Wordsmiths value words. It is part of the job description of writers, playwrights, copy editors, transcreaters, translators and editors, to name a few, to care deeply about the quality of writing and content. Otherwise, there is no point in investing so much time and effort. Unfortunately, two of these professionals often face a certain dilemma since they have no control of the actual initial writing process and thus often receive material that is poorly written in terms of language, problematic in content and/or poorly structured. Since their mandate is not to rewrite the material but instead to respect the desire of the writer, the question arises whether it is appropriate to improve the material.
Since many writers, especially scientists and foreign students, lack thorough knowledge of language, editors and translators often receive texts whose grammar and syntax are atrocious. It is clear that the language errors are not intentional. Therefore, it is common practice to polish the language, eliminating errors and rendering the sentences correct in terms of grammar and syntax. Occasionally, for reasons of style or ignorance, a writer uses highfalutin terms or the wrong register. Since the goal is a proper text, it is acceptable to rain on the parade and rein in the language to a certain degree, while of course trying to maintain the voice of the writer as much as possible. In these two cases, the editor or translator actively intervenes to improve the text as required.

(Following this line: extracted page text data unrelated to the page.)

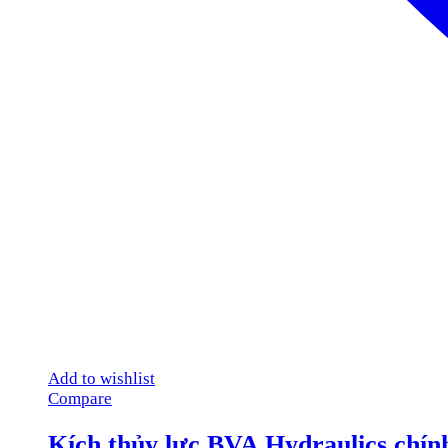
Add to wishlist
Compare
Kích thủy lực BVA Hydraulics chín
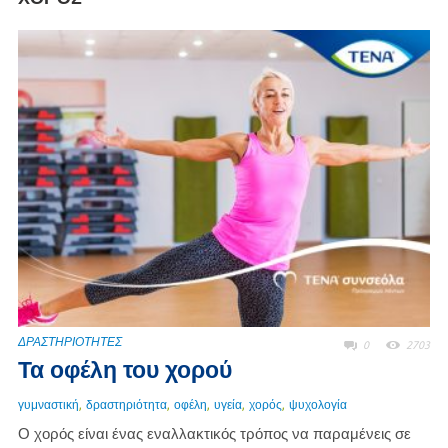
ΔΡΑΣΤΗΡΙΟΤΗΤΕΣ
0
2703
Τα οφέλη του χορού
,
,
,
,
,
γυμναστική
δραστηριότητα
οφέλη
υγεία
χορός
ψυχολογία
Ο χορός είναι ένας εναλλακτικός τρόπος να παραμένεις σε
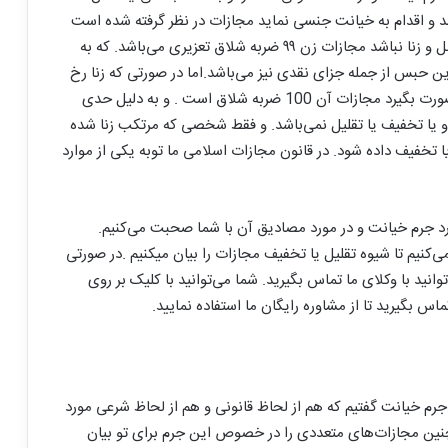
 و اقدام به خیانت جنسی نماید مجازات در نظر گرفته شده است
در صورتی که فقط در حد سطحی باشد و رابطه جنسی کامل و زنا نباشد مجازات زن ۹۹ ضربه شلاق تعزیری می‌باشد. که به
ین حبس از جمله جزای نقدی نیز می‌باشد.اما در صورتی که زنا رخ
دهد و رابطه جنسی به صورت کامل انجام شود و دخول صورت بگیرد مجازات آن 100 ضربه شلاق است . و به دلیل حدی
یا تخفیف یا تقلیل نمی‌باشد. و فقط شخصی که مرتکب زنا شده
ا تخفیف داده شود. در قانون مجازات اسلامی ما توبه یکی از موارد
رد جرم خیانت و در مورد مصادیق آن با شما صحبت می‌کنیم.
‌کنیم تا شیوه تقلیل یا تخفیف مجازات را بیان میکنیم .در صورتی
انید با وکلای ما تماس بگیرید. شما می‌توانید با کلیک بر روی
 بگیرید تا از مشاوره رایگان ما استفاده نمایید.
جرم خیانت گفتیم که هم از لحاظ قانونی و هم از لحاظ شرعی مورد
ن مجازات‌های متعددی را در خصوص این جرم برای تو بیان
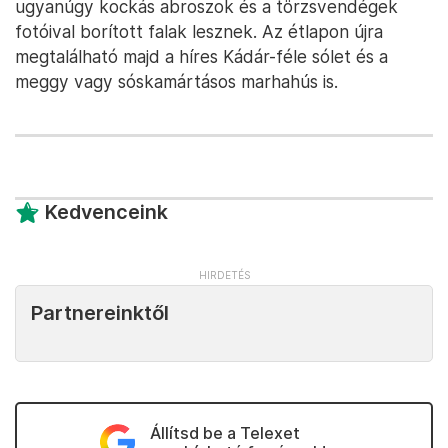
ugyanúgy kockás abroszok és a törzsvendégek
fotóival borított falak lesznek. Az étlapon újra
megtalálható majd a híres Kádár-féle sólet és a
meggy vagy sóskamártásos marhahús is.
Kedvenceink
Partnereinktől
Állítsd be a Telexet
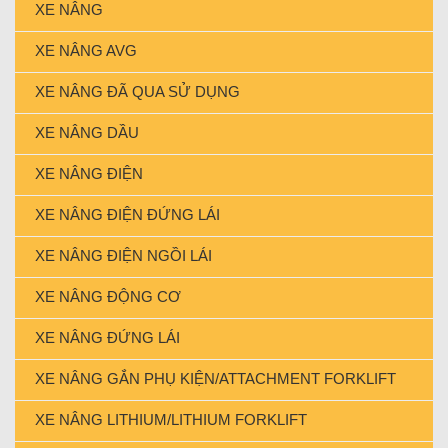
XE NÂNG
XE NÂNG AVG
XE NÂNG ĐÃ QUA SỬ DỤNG
XE NÂNG DẦU
XE NÂNG ĐIỆN
XE NÂNG ĐIỆN ĐỨNG LÁI
XE NÂNG ĐIỆN NGỒI LÁI
XE NÂNG ĐỘNG CƠ
XE NÂNG ĐỨNG LÁI
XE NÂNG GẮN PHỤ KIỆN/ATTACHMENT FORKLIFT
XE NÂNG LITHIUM/LITHIUM FORKLIFT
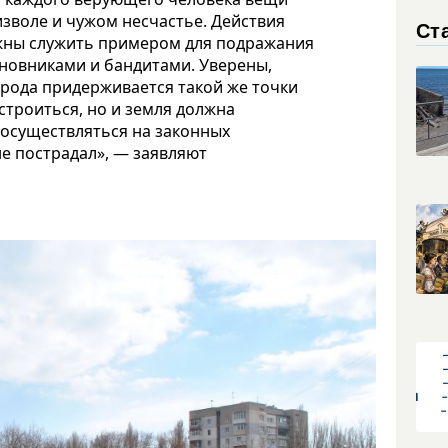
изволе и чужом несчастье. Действия
Ст
лжны служить примером для подражания
иновниками и бандитами. Уверены,
орода придерживается такой же точки
строиться, но и земля должна
 осуществляться на законных
не пострадал», — заявляют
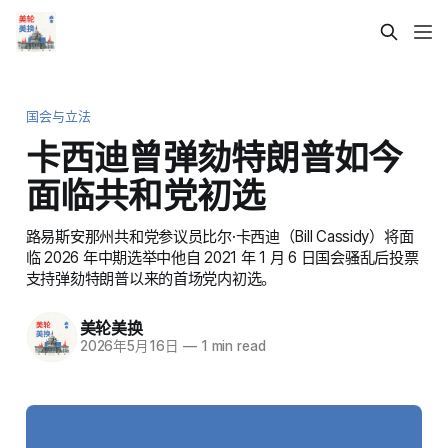
国会与立法
卡西迪曾弹劾特朗普如今
面临共和党初选
路易斯安那州共和党参议员比尔·卡西迪（Bill Cassidy）将面
临 2026 年中期选举中他自 2021 年 1 月 6 日国会骚乱后投票
支持弹劾特朗普以来的首场党内初选。
美轮美换
2026年5月16日
—
1 min read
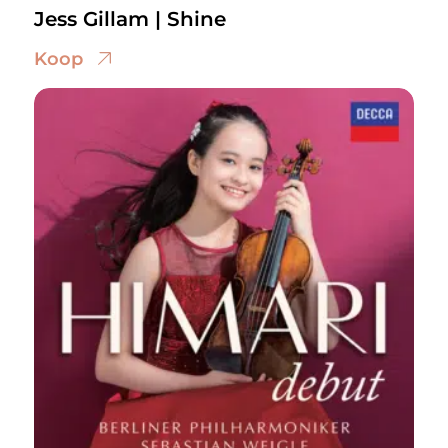
Jess Gillam | Shine
Koop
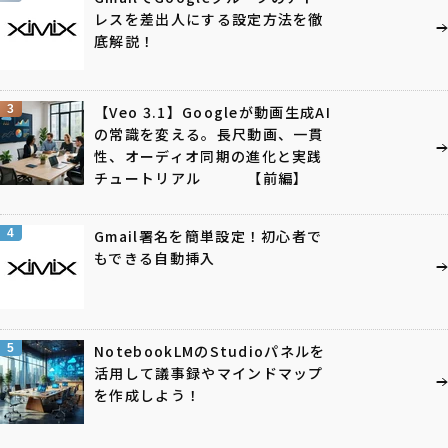
レスを差出人にする設定方法を徹
底解説！
3
【Veo 3.1】Googleが動画生成AI
の常識を変える。長尺動画、一貫
性、オーディオ同期の進化と実践
チュートリアル 【前編】
4
Gmail署名を簡単設定！初心者で
もできる自動挿入
5
NotebookLMのStudioパネルを
活用して議事録やマインドマップ
を作成しよう！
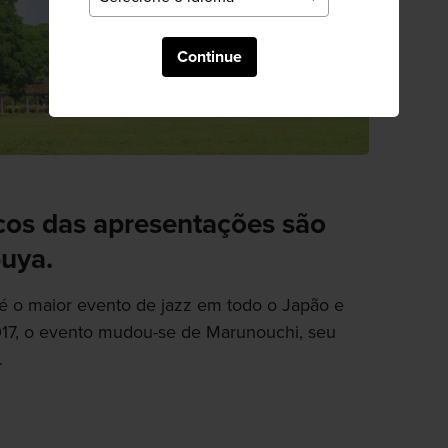
Continue
cos das apresentações são
uya.
 é o maior evento de jazz em todo o Japão e
7, o evento mudou-se de Marunouchi, seu
.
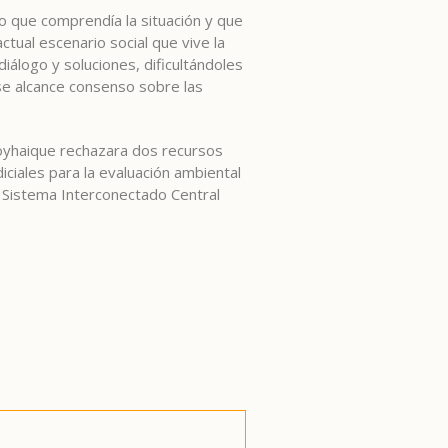
do que comprendía la situación y que
tual escenario social que vive la
iálogo y soluciones, dificultándoles
 se alcance consenso sobre las
oyhaique rechazara dos recursos
iciales para la evaluación ambiental
l Sistema Interconectado Central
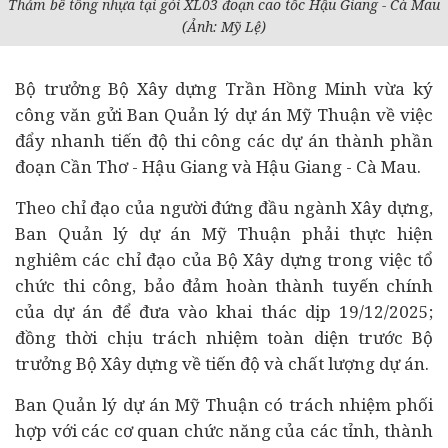
Thảm bê tông nhựa tại gói XL03 đoạn cao tốc Hậu Giang - Cà Mau
(Ảnh: Mỹ Lệ)
Bộ trưởng Bộ Xây dựng Trần Hồng Minh vừa ký
công văn gửi Ban Quản lý
dự án
Mỹ Thuận về việc
đẩy nhanh tiến độ thi công các dự án thành phần
đoạn Cần Thơ - Hậu Giang và Hậu Giang - Cà Mau.
Theo chỉ đạo của người đứng đầu ngành Xây dựng,
Ban Quản lý dự án Mỹ Thuận phải thực hiện
nghiêm các chỉ đạo của Bộ Xây dựng trong việc tổ
chức thi công, bảo đảm hoàn thành tuyến chính
của dự án để đưa vào khai thác dịp 19/12/2025;
đồng thời chịu trách nhiệm toàn diện trước Bộ
trưởng Bộ Xây dựng về tiến độ và chất lượng dự án.
Ban Quản lý dự án Mỹ Thuận có trách nhiệm phối
hợp với các cơ quan chức năng của các tỉnh, thành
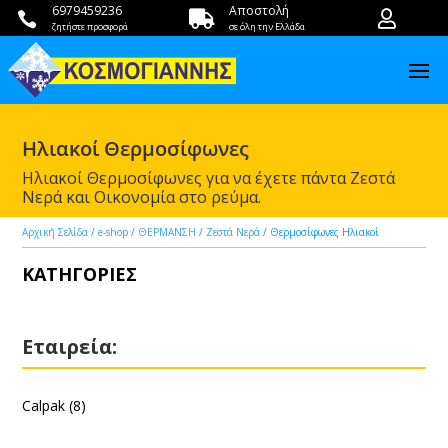
6979459236
Αποστολή



ζητήστε προσφορά
σε όλη την Ελλάδα
Ηλιακοί Θερμοσίφωνες
Ηλιακοί Θερμοσίφωνες για να έχετε πάντα Ζεστά
Νερά και Οικονομία στο ρεύμα.
Αρχική Σελίδα
/
e-shop
/
ΘΕΡΜΑΝΣΗ
/
Ζεστά Νερά
/ Θερμοσίφωνες Ηλιακοί
ΚΑΤΗΓΟΡΙΕΣ
Εταιρεία:
Calpak
(8)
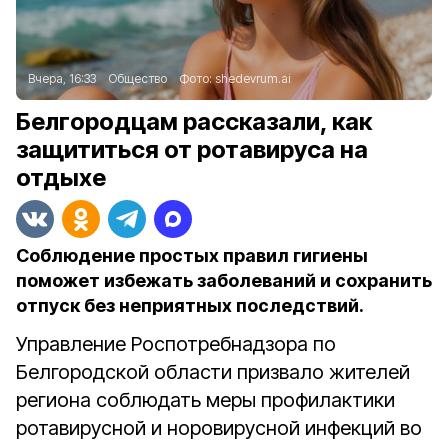
Вчера, 16:33
Общество
Фото:
shedevrum.ai
Белгородцам рассказали, как
защититься от ротавируса на
отдыхе
Соблюдение простых правил гигиены
поможет избежать заболеваний и сохранить
отпуск без неприятных последствий.
Управление Роспотребнадзора по
Белгородской области призвало жителей
региона соблюдать меры профилактики
ротавирусной и норовирусной инфекций во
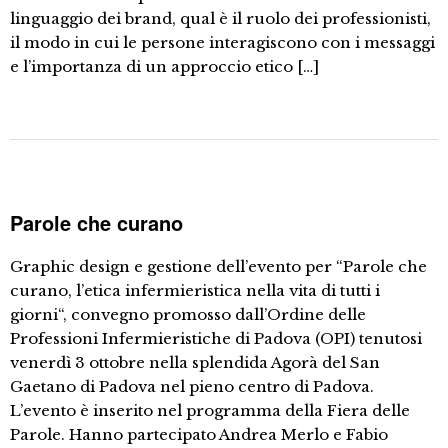
linguaggio dei brand, qual è il ruolo dei professionisti,
il modo in cui le persone interagiscono con i messaggi
e l’importanza di un approccio etico […]
Parole che curano
Graphic design e gestione dell’evento per “Parole che
curano, l’etica infermieristica nella vita di tutti i
giorni“, convegno promosso dall’Ordine delle
Professioni Infermieristiche di Padova (OPI) tenutosi
venerdì 3 ottobre nella splendida Agorà del San
Gaetano di Padova nel pieno centro di Padova.
L’evento è inserito nel programma della Fiera delle
Parole. Hanno partecipato Andrea Merlo e Fabio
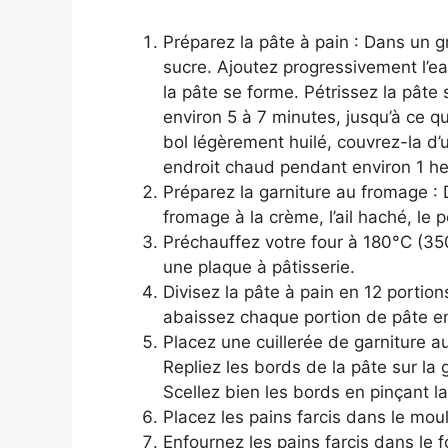
Préparez la pâte à pain : Dans un gra
sucre. Ajoutez progressivement l’eau
la pâte se forme. Pétrissez la pâte
environ 5 à 7 minutes, jusqu’à ce qu’
bol légèrement huilé, couvrez-la d’
endroit chaud pendant environ 1 heu
Préparez la garniture au fromage :
fromage à la crème, l’ail haché, le pe
Préchauffez votre four à 180°C (35
une plaque à pâtisserie.
Divisez la pâte à pain en 12 portio
abaissez chaque portion de pâte en 
Placez une cuillerée de garniture 
Repliez les bords de la pâte sur la 
Scellez bien les bords en pinçant la
Placez les pains farcis dans le mou
Enfournez les pains farcis dans le 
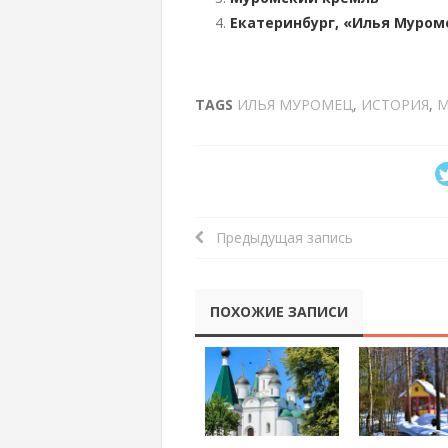
Екатеринбург, «Илья Муроме
TAGS
ИЛЬЯ МУРОМЕЦ
,
ИСТОРИЯ
,
М
Предыдущая запись
ПОХОЖИЕ ЗАПИСИ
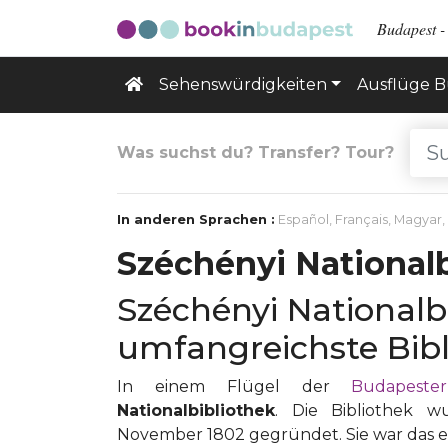
Budapest - 
Sehenswürdigkeiten
Ausflüge 
Was suchst du? Transfer? Tour?
In anderen Sprachen :
Español
,
Français
,
Magyar
,
Széchényi National
Széchényi Nationalb
umfangreichste Bibl
In einem Flügel der
Budapeste
Nationalbibliothek
. Die Bibliothek 
November 1802 gegründet. Sie war das ers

In regards to content, regardless of pain suffered, the rule tends to be “garbage in, garbage out.” Since editors and translators are language, not content, experts and are ultimately paid by the hour, they have no choice but to faithfully transmit the poor content. For example, when a writer applies exaggerated academic style to attain the required number of pages and restates each and every idea a copious number of times, it may be painful to read but that is what the writer wants. Likewise, when the text essentially has no content but is filled with beautiful sentences, as in much modern French writing, laissez les bon temps roulez, as they say in New Orleans. In these cases, it is necessary to hold your nose and work only on the language.
There are cases where it is impossible to accept the material blindly. If the writer insists on inserting incorrect or misleading information into the text, the editor or translator should not be an accomplice to this act. The best policy is to refer the issues to the writer. On a language level, if the structure of the work in terms of paragraphing and sectioning is inappropriate or non-existent, the correction process is too time consuming to be part of the assigned task. Once again, the writer should be made aware of the problems.
These guidelines are, of course, my opinion. I personally know many translators and editors that would disagree with me regarding any of the above statements. Passion and opinion are part and parcel of wordsmiths. You could say that some porcine look good with fancy necklaces and are intelligent enough to appreciate them.